- Italian film poster for Hercules in the Haunted World
- Directed by: Mario Bava
- Screenplay by: Mario Bava; Sandro Continenza; Franco Prosperi; Duccio Tessari;
- Story by: Mario Bava
- Produced by: Achille Piazzi
- Starring: Reg Park; Leonora Ruffo; Christopher Lee; Giorgio Ardisson;
- Cinematography: Mario Bava; Ubaldo Terzano;
- Edited by: Mario Serandrei
- Music by: Armando Trovajoli
- Color process: Technicolor
- Production company: SpA Cinematografica
- Distributed by: Imperialcine Woolner Brothers (US)
- Release date: 16 November 1961 (Italy);
- Running time: 93 minutes
- Country: Italy
- Language: Italian
- Box office: ₤398 million

= Hercules in the Haunted World =

1961 film by Mario Bava

Hercules in the Haunted World (Italian: Ercole al centro della terra, lit. "Hercules at the Center of the Earth") is a 1961 Italian sword-and-sandal film directed by Mario Bava. British bodybuilder Reg Park plays Hercules while British actor Christopher Lee appears as Hercules' nemesis Lico. Shooting at Cinecittà, director Mario Bava used some of the same sets from the earlier Hercules and the Conquest of Atlantis which also stars Park.

== Plot ==

Upon his return to Italy from his many adventures, the great warrior Hercules learns that his lover, Princess Deianira, has lost her senses. According to the oracle Medea (Gaia Germani), Daianara's only hope is the Stone of Forgetfulness which lies deep in the realm of Hades. Hercules, with two companions, Theseus and Telemachus, embarks on a dangerous quest for the stone, while he is unaware that Deianira's guardian, King Lico, is the one responsible for her condition and plots to murder the girl to make himself immortal. Although promising to be her guardian, Lico is in fact in league with the dark forces of the Greek underworld, and it is up to Hercules to stop him.

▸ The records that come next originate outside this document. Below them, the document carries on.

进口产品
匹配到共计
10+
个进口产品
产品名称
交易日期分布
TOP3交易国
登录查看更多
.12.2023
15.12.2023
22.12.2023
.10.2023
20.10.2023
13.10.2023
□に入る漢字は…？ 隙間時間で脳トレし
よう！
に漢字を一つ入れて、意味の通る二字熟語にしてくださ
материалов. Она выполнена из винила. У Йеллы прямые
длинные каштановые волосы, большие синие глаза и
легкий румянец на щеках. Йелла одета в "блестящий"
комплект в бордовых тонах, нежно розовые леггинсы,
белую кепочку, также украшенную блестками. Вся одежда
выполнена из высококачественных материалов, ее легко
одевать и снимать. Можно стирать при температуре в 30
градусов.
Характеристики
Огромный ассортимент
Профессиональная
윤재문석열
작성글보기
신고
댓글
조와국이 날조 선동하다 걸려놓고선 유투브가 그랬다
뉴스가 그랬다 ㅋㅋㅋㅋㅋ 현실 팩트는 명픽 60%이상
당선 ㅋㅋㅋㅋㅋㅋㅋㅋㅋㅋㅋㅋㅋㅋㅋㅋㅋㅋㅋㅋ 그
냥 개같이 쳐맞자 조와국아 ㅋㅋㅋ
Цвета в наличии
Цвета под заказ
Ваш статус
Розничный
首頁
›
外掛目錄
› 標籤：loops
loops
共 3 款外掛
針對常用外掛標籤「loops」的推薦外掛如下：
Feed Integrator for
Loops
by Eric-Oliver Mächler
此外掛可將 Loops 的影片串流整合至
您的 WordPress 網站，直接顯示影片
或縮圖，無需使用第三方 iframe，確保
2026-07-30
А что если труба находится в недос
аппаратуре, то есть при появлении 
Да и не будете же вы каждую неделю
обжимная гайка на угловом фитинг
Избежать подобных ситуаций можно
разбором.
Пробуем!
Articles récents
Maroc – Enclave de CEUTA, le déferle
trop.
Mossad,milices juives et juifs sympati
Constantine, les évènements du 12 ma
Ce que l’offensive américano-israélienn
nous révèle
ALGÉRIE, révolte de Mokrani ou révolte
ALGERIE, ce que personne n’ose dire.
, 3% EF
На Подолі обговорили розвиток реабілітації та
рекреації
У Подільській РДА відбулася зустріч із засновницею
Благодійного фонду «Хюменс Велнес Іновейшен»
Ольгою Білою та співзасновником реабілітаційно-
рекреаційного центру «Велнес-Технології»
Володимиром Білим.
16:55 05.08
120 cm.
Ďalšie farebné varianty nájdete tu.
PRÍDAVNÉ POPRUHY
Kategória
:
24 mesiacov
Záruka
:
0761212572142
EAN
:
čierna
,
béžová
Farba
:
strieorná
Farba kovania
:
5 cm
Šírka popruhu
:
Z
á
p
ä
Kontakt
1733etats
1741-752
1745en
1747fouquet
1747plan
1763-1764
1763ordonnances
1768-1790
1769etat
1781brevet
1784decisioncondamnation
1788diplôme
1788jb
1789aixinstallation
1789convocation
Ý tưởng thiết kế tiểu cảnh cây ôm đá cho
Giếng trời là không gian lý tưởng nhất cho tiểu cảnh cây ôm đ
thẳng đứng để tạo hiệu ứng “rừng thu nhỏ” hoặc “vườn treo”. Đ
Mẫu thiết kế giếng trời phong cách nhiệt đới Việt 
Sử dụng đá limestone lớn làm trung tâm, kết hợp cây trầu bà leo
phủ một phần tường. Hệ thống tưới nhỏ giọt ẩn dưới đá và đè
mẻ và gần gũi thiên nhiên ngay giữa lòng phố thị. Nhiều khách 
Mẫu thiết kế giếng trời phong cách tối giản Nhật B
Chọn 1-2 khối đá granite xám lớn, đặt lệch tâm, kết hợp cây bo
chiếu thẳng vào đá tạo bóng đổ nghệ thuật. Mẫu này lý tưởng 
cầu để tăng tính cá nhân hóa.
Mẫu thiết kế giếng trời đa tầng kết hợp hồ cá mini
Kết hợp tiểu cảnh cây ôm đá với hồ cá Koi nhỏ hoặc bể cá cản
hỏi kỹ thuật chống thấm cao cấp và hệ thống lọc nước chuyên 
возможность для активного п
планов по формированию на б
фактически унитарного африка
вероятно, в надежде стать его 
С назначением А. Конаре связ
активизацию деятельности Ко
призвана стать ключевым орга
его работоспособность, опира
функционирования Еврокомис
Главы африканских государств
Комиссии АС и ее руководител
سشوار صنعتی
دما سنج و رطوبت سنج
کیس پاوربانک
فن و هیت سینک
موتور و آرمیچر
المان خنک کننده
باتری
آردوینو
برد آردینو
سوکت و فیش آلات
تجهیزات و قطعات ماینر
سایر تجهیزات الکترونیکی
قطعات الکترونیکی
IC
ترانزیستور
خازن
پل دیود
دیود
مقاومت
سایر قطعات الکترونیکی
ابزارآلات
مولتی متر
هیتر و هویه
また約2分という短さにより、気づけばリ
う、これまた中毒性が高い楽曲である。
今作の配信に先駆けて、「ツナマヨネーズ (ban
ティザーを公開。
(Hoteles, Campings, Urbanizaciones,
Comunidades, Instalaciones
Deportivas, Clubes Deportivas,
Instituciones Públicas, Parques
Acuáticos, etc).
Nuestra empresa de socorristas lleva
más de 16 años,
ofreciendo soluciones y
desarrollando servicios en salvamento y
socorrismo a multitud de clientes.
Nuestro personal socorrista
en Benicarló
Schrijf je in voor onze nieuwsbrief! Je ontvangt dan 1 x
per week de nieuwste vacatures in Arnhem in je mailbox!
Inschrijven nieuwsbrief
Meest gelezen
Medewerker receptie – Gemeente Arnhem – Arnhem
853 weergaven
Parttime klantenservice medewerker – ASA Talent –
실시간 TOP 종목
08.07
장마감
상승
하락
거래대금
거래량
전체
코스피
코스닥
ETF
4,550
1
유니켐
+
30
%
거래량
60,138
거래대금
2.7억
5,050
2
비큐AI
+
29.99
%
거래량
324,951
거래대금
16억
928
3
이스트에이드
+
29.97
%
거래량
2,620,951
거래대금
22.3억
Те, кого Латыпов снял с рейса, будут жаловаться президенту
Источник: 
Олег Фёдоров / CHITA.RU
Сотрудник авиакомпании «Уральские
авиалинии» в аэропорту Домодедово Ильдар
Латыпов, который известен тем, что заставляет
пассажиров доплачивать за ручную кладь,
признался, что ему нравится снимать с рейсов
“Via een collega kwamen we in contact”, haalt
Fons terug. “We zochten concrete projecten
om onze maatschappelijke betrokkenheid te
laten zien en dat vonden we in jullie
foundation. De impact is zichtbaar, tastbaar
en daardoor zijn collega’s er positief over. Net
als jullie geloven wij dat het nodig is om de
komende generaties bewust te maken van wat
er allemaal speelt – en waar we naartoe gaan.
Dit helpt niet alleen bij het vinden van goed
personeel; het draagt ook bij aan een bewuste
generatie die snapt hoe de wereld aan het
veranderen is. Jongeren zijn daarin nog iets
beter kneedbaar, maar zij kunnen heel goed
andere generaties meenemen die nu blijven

The climax has Hercules smashing Lico with a giant boulder and throwing similarly large rocks at an army of zombies.

== Cast ==
- Reg Park as Hercules
- Christopher Lee as King Lico
- Leonora Ruffo as Deianira
- George Ardisson as Theseus
- Marisa Belli as Aretusa
- Ida Galli as Meiazotide
- Mino Doro as Keros
- Gaia Germani as Medea
- Franco Giacobini as Telemachus
- Rosalba Neri as Helena
- Ely Drago as Giocasta

== Release ==
Hercules in the Haunted World was released in Italy on November 16, 1961. In Italy, the film grossed a total of 398 million Italian lira.

It received a theatrical release in the United States in April 1964. Christopher Lee's voice was dubbed by another actor for the English-language version of the film. Meiazotide was renamed Persephone for this version.

== Critical reception ==
In a contemporary review, The Globe and Mail referred to the film as a "particularly awful Italian movie", specifying Reg Parks' acting and the film plays "havoc with the mythology". The review also noted the English dub which was described as "corny almost beyond belief".

From retrospective reviews, the Monthly Film Bulletin stated, "Bava's film today contrives not to look too much like a cheap imitation of itself. Partly this is thanks to the resourcefulness with which the director creates a visual splendour from little except smoke and light, and partly it's the result of an almost arrogantly complex plot from which fragments of meaning seem to escape in all directions."
Allmovie wrote "Hercules in the Haunted World is about as good a film as could be made on a budget in the 'mythic hero' subgenre of action films. If that sounds like faint praise, it isn't intended to be, for while overall Hercules can't totally rise above the many limitations of its genre (and budget), it nevertheless will thrill fans of such movies and even give non-devotees a number of very worthwhile elements to ponder."
In his book Italian Horror Film Directors, Louis Paul described the film as "a colorful combination of the athletic muscleman peplum revival and Bava's own fascination with gothic imagery."

==Legacy==
The film started a short-living subgenre of films trying to combine the peplum genre with horror elements. Films considered belonging to this subgenre include Riccardo Freda's The Witch's Curse and Sergio Corbucci's and Giacomo Gentilomo's Maciste contro il vampiro.

The Opera Theater Oregon commissioned composer Patrick Morganelli to write a companion piece to the film, Hercules vs. Vampires, which premiered in Portland in 2010. In April 2015 the work was staged by the Los Angeles Opera.